*What you have to do*: Lines below starting with the line with "you desire." and going on through the line with "#loveinmyoven" must be output exactly; the rest of the records must be left out.

___ Records provided

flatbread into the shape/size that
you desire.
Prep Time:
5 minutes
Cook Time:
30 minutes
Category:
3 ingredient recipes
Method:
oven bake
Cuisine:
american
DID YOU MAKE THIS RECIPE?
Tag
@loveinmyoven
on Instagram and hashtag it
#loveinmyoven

______
___ Records provided

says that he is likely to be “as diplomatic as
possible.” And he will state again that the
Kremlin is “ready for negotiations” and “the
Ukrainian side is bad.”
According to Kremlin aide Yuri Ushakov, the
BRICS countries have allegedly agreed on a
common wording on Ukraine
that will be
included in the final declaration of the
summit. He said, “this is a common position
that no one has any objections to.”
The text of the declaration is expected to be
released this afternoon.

______
___ Records provided

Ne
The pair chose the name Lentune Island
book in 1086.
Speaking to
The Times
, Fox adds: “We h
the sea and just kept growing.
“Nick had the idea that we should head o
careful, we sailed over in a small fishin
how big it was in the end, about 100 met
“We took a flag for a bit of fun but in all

______

*Answer box*:
you desire.
Prep Time:
5 minutes
Cook Time:
30 minutes
Category:
3 ingredient recipes
Method:
oven bake
Cuisine:
american
DID YOU MAKE THIS RECIPE?
Tag
@loveinmyoven
on Instagram and hashtag it
#loveinmyoven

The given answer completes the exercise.